Bedside → Central laboratories → POCT
- In the beginning, all testing was performed near the patient.
- As early as 1500 BC urine was noted in relation to diabetic symptoms in Egypt since ants were attracted to the sweetness of urine from diabetics. One of the earliest diagnostic practices was uroscopy, in which urine was visually examined and assessed for sweetness by tasting.
- Testing moved to central laboratories as hospitals were built (1800-1900’s) and testing technologies were developed.
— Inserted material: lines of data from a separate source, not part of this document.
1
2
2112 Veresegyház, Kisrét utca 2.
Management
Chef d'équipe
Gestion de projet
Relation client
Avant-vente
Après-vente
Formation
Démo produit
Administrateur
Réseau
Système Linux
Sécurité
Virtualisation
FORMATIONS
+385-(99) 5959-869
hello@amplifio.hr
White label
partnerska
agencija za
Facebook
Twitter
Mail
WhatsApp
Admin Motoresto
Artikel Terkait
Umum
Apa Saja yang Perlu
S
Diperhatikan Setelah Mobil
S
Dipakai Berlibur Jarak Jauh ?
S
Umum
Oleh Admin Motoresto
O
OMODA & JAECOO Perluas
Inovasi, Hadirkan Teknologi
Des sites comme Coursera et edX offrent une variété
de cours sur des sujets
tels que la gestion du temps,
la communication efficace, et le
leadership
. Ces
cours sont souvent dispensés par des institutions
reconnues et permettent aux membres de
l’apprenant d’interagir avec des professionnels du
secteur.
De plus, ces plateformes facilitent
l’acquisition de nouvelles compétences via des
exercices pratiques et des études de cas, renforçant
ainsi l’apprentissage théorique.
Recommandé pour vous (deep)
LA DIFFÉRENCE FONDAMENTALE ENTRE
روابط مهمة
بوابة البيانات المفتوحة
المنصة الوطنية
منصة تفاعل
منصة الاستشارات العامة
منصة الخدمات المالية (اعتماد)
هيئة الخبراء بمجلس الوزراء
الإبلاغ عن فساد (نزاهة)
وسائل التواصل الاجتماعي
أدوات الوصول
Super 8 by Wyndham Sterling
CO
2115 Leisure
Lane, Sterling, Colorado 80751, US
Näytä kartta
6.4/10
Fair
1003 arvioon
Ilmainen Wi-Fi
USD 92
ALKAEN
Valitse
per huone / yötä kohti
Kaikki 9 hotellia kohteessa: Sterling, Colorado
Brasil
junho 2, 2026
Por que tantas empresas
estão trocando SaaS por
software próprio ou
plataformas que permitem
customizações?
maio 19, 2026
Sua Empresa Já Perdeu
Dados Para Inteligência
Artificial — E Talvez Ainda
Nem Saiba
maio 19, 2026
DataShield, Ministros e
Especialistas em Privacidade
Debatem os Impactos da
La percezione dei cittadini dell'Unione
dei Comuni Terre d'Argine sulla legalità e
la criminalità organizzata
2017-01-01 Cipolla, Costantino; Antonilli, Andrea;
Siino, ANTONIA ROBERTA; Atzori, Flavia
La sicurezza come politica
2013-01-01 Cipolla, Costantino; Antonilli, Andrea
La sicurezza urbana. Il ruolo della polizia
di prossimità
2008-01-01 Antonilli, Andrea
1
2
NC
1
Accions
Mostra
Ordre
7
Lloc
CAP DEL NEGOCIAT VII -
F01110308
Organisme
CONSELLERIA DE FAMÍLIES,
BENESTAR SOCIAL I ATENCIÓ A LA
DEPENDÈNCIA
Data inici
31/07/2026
- The development of hospitals and specialized care fostered the creation of laboratories, which required the transport of specimens from the patient to a central testing site. The introduction of advanced and automated technologies also encouraged centralization of laboratory testing. Economies of scale, regulations, and specialized technical staff were further incentives to consolidate testing.
- Shifts from the central laboratory to POCT and steady growth in the type and number of POC tests performed (late 1900’s to date) have been stimulated by:
- Technological advancements:
- Method and operation simplification
- Lockouts and failsafe mechanisms
- Electronic quality control
- Interconnectivity with laboratory and hospital information systems
- Demand for faster turnaround times and testing platforms to facilitate patient care (e.g. ICUs, POLs)
- Waived testing designation under CLIA88. See below.
- Creation of specialty clinics
- Desire for self-testing and patient control
- Mergers and reorganizations of healthcare systems, resulting in decreased numbers of central laboratories in the US
- Need for simple, robust testing tools in developing countries and other sites, e.g. military or disaster, underserved populations. See previous “Definition of POCT” with the multiple sites using POCT
- CLIA88 provided a tremendous impetus for growth in POCT. The history of that important legislation is summarized below
B. The Clinical Laboratory Improvement Amendments of 1988 (CLIA88)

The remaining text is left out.